The YF-22 development/demo contract was awarded in 1986. F-22s were deployed
in war games in 2005 (19 years later), and saw combat in 2007 (21 years
later). [1] So, there's about a 20 year lead between when we come up with a
concept and finally work enough of the bugs out to have it deployed.

The F-35 is newer, and seems to be making progress. Its first planned
deployment is 2017, and the JSF (Joint Strike Fighter) development contract
was awarded in 1996. Lockheed Martin's X-35 beat Boeing in 2001, as the X-35
had less risk [2]. So, the F-35 is likely to have a similar two decade span
between prototype and initial concepts and deployment.

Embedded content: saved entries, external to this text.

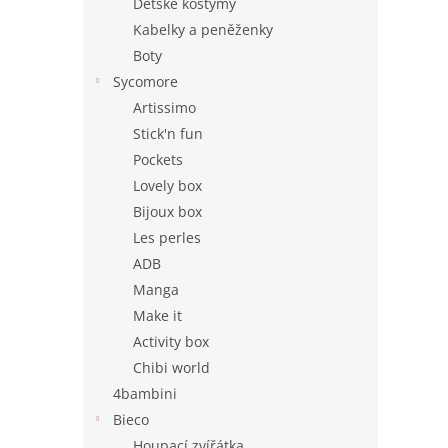
Dětské kostýmy
Kabelky a peněženky
Boty
Sycomore
Artissimo
Stick'n fun
Pockets
Lovely box
Bijoux box
Les perles
ADB
Manga
Make it
Activity box
Chibi world
4bambini
Bieco
Houpací zvířátka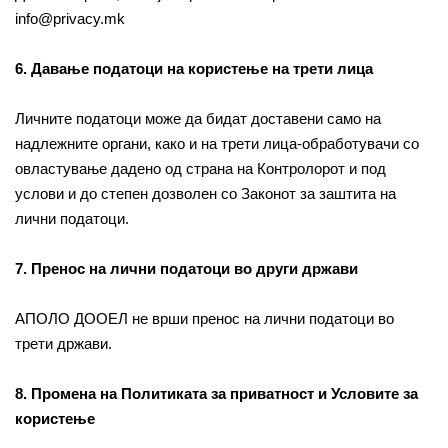
info@privacy.mk
6. Давање податоци на користење на трети лица
Личните податоци може да бидат доставени само на
надлежните органи, како и на трети лица-обработувачи со
овластување дадено од страна на Контролорот и под
услови и до степен дозволен со Законот за заштита на
лични податоци.
7. Пренос на лични податоци во други држави
АПОЛО ДООЕЛ не врши пренос на лични податоци во
трети држави.
8. Промена на Политиката за приватност и Условите за
користење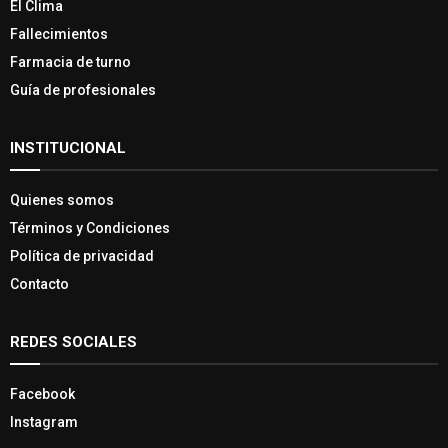
El Clima
Fallecimientos
Farmacia de turno
Guía de profesionales
INSTITUCIONAL
Quienes somos
Términos y Condiciones
Política de privacidad
Contacto
REDES SOCIALES
Facebook
Instagram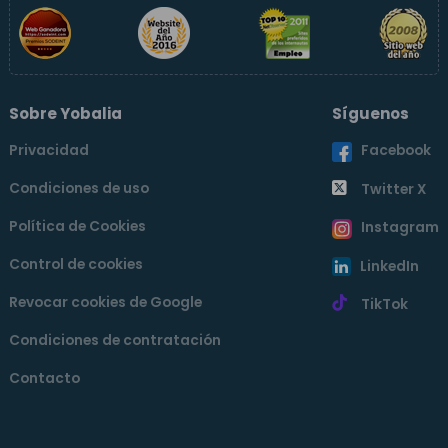
Sobre Yobalia
Síguenos
Privacidad
Facebook
Condiciones de uso
Twitter X
Política de Cookies
Instagram
Control de cookies
LinkedIn
Revocar cookies de Google
TikTok
Condiciones de contratación
Contacto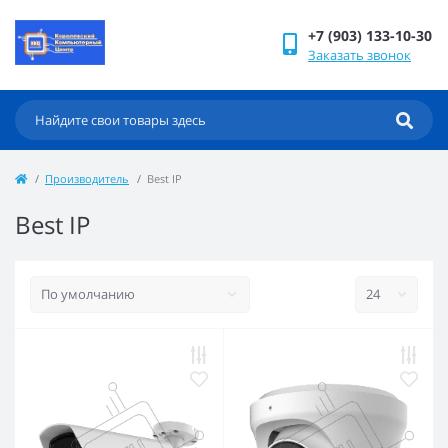
+7 (903) 133-10-30
Заказать звонок
Производитель
Best IP
Best IP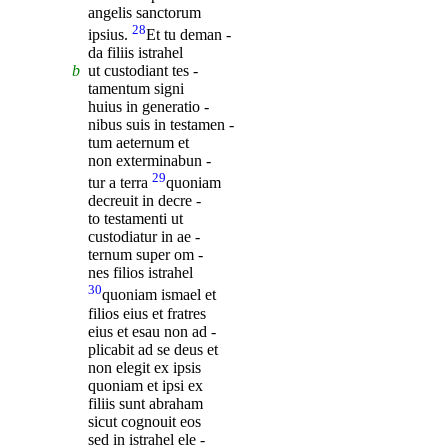
angelis sanctorum
28
ipsius.
Et tu deman -
da filiis istrahel
b
ut custodiant tes -
tamentum signi
huius in generatio -
nibus suis in testamen -
tum aeternum et
non exterminabun -
29
tur a terra
quoniam
decreuit in decre -
to testamenti ut
custodiatur in ae -
ternum super om -
nes filios istrahel
30
quoniam ismael et
filios eius et fratres
eius et esau non ad -
plicabit ad se deus et
non elegit ex ipsis
quoniam et ipsi ex
filiis sunt abraham
sicut cognouit eos
sed in istrahel ele -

In that time, of course, there will be advancements in electronics, stealth
technology, and weapons -- and the new craft will be testing them. (That's why
we have Edwards AFB.) So not all of the tech on these planes is 20 years old
-- but I still don't think we can call that "ahead of its time".

1: <http://en.wikipedia.org/wiki/Lockheed_Martin_F-22_Raptor> 2:
[http://en.wikipedia.org/wiki/Lockheed_Martin_F-35_Lightning_...](http://en.wikipedia.org/wiki/Lockheed_Martin_F-35_Lightning_II)

------
btipling
Wikipedia article:

<http://en.wikipedia.org/wiki/Avrocar>

------
js2
Previous discussion from when it was covered by extremetech.com:

<http://news.ycombinator.com/item?id=4627177>

------
stefantalpalaru
I wonder if they used Coandă's designs:
<http://discaircraft.greyfalcon.us/Coanda.htm>

------
vegasbrianc
So when are they going to declassify Roswell since they have now revealed the
"Flying Saucers"?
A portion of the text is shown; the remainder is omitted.